In the introduction of Ma'rifetmame Ibrahim Hakki from Erzurum, a great Islamic scholar, states, "God created both worlds for man; he created man for his ability to know God." This statement taken from the Koran contains an important truth: man's main task on earth is to know his creator. To make this task easy, Muslim scholars have written many articles and books, and developed methods. Thus, various true tarikats (Sufi orders) which show the path to reach God, have come into existence throughout the Islamic world. These Sufi orders are the Kadiris, the Rifais, the Shadhilis, the Kubraviz, the Ekberis, the Sühreverdis, the Chestis, and the Yesevis. Still today there are many members and friends of these orders in Islamic countries as well as Turkey. It is obvious that religious orders and sufism have very strong roots in our country's history and culture. Our people sincerely love and respect them, and visit the graves of many saints, for example, Yunus Emre, Mevlana, Haci Bektas-i Veli, Haci Bayram-i Veli, Esrefoglu Rumi, Merkez Efendi, Sumbul Efendi, Niyazi-i Misri, Semseddin Sivasi, and Abdulehad-i Nuru.

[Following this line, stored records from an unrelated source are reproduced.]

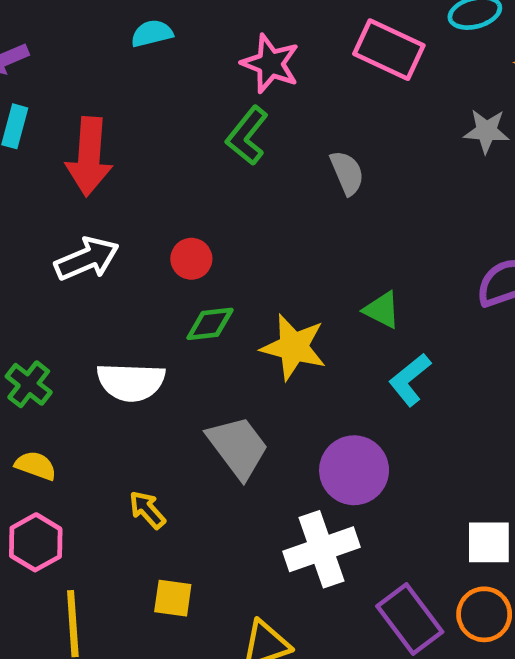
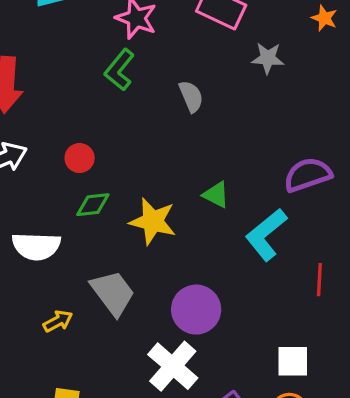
gray star: (486, 131) -> (268, 58), moved
cyan L-shape: (410, 380) -> (266, 235), moved, size x1.4
yellow arrow: (147, 510) -> (58, 321), moved, turned 104
white cross: (321, 549) -> (173, 366), turned -30

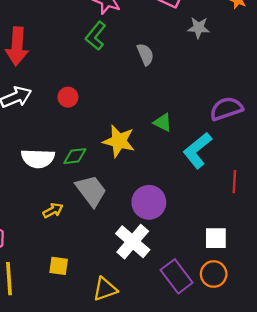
green diamond: (93, 205) -> (75, 156), moved

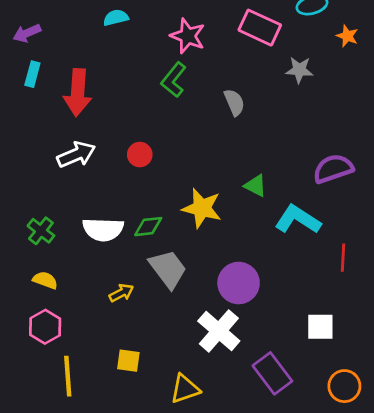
cyan L-shape: (197, 150) -> (298, 219), turned 72
orange circle: (214, 274) -> (344, 386), moved

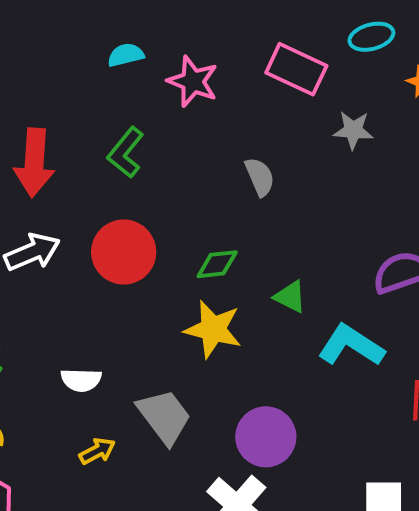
cyan semicircle: (116, 18) -> (126, 55), moved
green L-shape: (174, 80) -> (126, 152), moved
red circle: (140, 155) -> (124, 252), size x1.8
green diamond: (148, 227) -> (217, 264), moved
white semicircle: (103, 229) -> (81, 380), moved, size x0.7

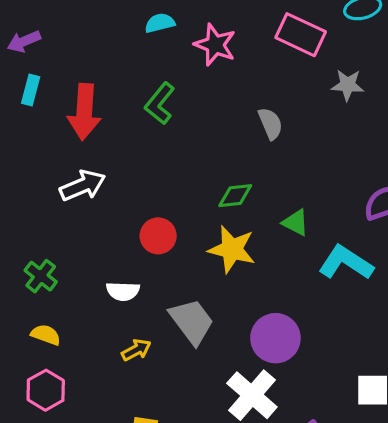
red circle: (124, 252) -> (158, 236), moved, size x0.7

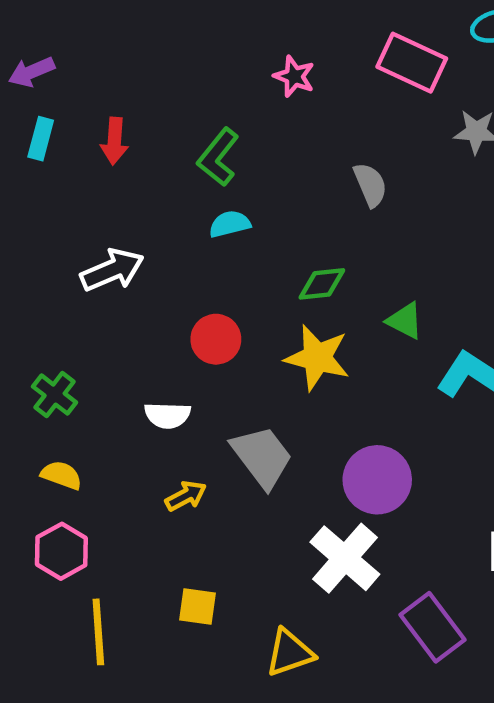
cyan semicircle: (160, 23) -> (230, 224), moved
pink star: (215, 45) -> (294, 76), size x0.7
red arrow: (84, 112) -> (114, 141), moved, size x0.6

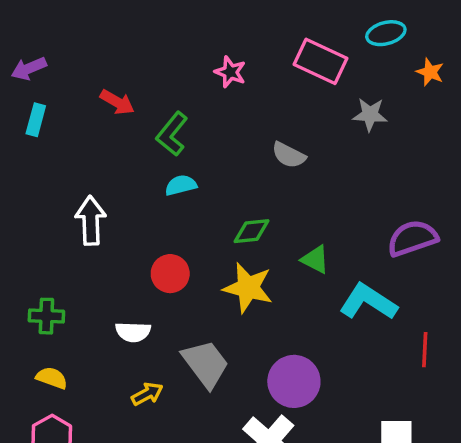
red arrow: (114, 141) -> (117, 102), moved, turned -64
gray semicircle: (370, 185) -> (289, 155), turned 140
white arrow: (112, 270) -> (91, 221), turned -69
green cross: (55, 395) -> (46, 316), turned -36

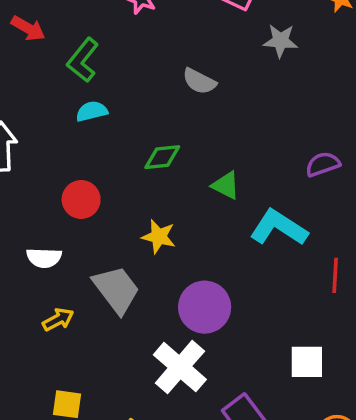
purple semicircle: (412, 238) -> (323, 164), size x0.7
yellow star: (248, 288) -> (159, 237), moved, size x0.7

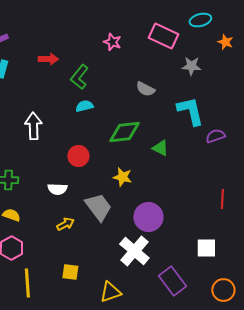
red arrow: (28, 28) -> (48, 59), turned -30
green diamond: (162, 157) -> (124, 132), size x1.5
cyan L-shape: (279, 228) -> (190, 111), moved, turned 44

Recently, the frequently mentioned Naqshibend Order is one of the main paths to esoteric knowledge. The Naqshis, who has taken the name from the famous Turkish sheik from Buhara, Bahaeddin-i Naqshibend (1318-1389), is a religious school. As stated in Meydan Larousse, "Naqshibandy is an order which uphold all Sunni views and which is chosen by those who are tightly bound to their religion." It has existed for centuries and has an important place in the Turkish history and culture. It has spread to many countries and has been accepted by many people. As part of the country's historical background, this order has had many famous scholars, and virtuous people and leaders. Millions of people in and out of Turkey belong to this order. Among the many honorable members of this order were the spiritual guide Imam-i Rabbani who valiantly struggled against unorthodox sects and beliefs in the time of Akbarshah (?--1605) in India, the unforgettable hero from Caucasia, Sheik Shamil, and most of the turbaned warriors who fought the Turkish War of Independence. Also, a number of leaders and groups who struggled against the Russians in Afghanistan are members of this order.

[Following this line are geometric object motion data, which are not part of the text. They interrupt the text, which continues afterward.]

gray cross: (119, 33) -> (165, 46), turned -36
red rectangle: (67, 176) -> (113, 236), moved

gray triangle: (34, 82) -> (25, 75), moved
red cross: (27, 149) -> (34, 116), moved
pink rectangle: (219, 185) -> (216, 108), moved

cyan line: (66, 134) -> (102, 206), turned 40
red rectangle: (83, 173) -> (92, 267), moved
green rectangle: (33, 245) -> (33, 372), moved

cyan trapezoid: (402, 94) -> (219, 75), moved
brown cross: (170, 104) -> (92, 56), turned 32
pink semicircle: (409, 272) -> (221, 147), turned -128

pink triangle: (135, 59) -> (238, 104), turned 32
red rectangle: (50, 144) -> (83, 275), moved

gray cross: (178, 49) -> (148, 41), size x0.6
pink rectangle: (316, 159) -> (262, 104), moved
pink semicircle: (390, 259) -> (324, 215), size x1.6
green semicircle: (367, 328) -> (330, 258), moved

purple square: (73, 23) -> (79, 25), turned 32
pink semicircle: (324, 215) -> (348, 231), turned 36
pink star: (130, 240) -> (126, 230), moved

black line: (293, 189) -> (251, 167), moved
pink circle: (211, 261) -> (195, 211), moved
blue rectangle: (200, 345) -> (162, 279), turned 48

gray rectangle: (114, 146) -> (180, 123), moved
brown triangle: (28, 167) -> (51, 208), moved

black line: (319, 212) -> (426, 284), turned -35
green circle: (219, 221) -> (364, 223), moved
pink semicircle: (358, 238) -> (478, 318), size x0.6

According to some news in the English press, the Naqshis are still a quiet but effective force in the Soviet Union. In spite of the communist propaganda and religious oppression, the Naqshi religious order has enabled Muslims, especially Central Asian Turks, to keep their identity.

Nowadays in Turkey, the Naqshi order is divided into various branches, some of which are active in rural areas and others are active in cultural centers. In their midst, many poets, scholars, writers, lectures, müftis, heads of religious affairs, professors, doctors, engineers, ministers, deputies and administrators have been raised and, in turn, have performed valuable service. They continue to serve their nation and humanity effectively by publishing magazines and newspapers, and directing schools, courses and foundations.

According to Uluç Gürkan, a newspaper reporter, "In comparison with other religion orders, Naqshibendis are mild-mannnered and comtemporary minded."